_Information provided:_
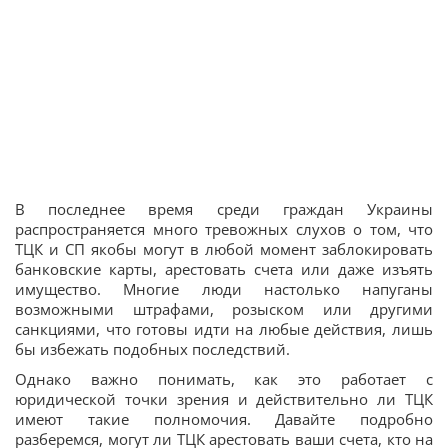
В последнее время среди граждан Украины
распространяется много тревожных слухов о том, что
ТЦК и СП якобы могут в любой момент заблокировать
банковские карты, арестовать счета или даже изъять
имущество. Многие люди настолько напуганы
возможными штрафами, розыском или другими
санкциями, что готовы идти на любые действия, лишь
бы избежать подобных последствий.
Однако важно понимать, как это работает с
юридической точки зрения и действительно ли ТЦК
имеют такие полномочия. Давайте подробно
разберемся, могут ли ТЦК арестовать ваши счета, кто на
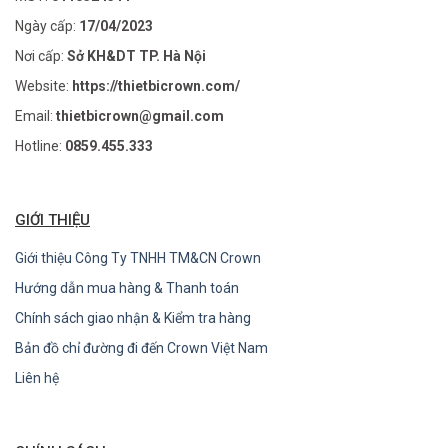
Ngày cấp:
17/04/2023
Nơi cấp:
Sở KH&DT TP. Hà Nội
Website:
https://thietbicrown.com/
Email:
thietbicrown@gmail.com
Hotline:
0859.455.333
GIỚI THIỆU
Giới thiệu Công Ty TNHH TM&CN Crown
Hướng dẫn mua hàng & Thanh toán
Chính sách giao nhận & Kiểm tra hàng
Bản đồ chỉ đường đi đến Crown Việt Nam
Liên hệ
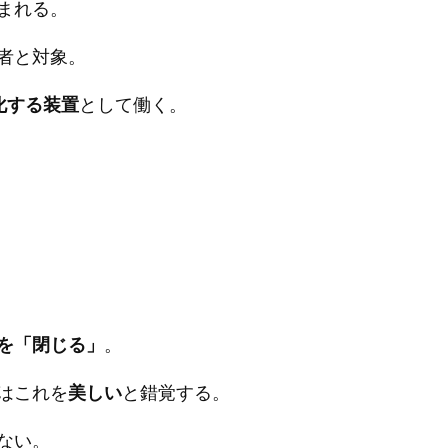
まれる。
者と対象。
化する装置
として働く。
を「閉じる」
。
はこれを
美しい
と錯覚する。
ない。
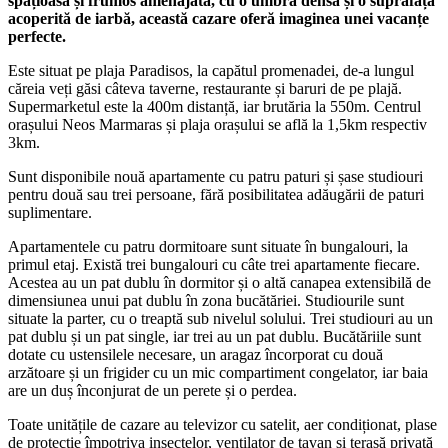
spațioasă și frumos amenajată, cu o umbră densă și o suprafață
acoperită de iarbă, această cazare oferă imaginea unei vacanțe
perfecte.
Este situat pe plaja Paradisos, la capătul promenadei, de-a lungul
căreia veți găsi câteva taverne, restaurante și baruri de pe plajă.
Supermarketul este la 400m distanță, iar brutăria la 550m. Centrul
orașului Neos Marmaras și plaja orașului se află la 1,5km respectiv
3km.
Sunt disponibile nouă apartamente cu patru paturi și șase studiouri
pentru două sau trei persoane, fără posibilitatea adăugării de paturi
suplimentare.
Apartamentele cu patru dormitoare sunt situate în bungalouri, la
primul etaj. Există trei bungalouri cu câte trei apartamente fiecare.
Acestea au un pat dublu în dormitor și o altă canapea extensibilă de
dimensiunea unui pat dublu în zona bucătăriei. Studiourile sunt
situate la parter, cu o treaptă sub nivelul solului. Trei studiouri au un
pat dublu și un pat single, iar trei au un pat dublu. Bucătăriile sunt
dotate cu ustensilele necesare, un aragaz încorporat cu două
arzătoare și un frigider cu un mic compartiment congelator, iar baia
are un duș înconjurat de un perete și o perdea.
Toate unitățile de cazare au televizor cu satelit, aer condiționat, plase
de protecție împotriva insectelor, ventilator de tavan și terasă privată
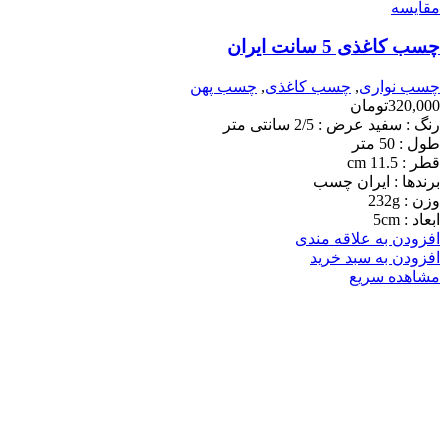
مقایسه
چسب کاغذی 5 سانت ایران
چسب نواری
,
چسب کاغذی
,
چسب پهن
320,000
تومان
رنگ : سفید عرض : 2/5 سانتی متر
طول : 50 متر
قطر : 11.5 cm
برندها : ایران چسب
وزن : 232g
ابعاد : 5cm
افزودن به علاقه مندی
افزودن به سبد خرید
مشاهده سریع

_Problem to solve:_ In the records above, find each line with the word "арестовать" and copy it out.

_Reply:_
банковские карты, арестовать счета или даже изъять
разберемся, могут ли ТЦК арестовать ваши счета, кто на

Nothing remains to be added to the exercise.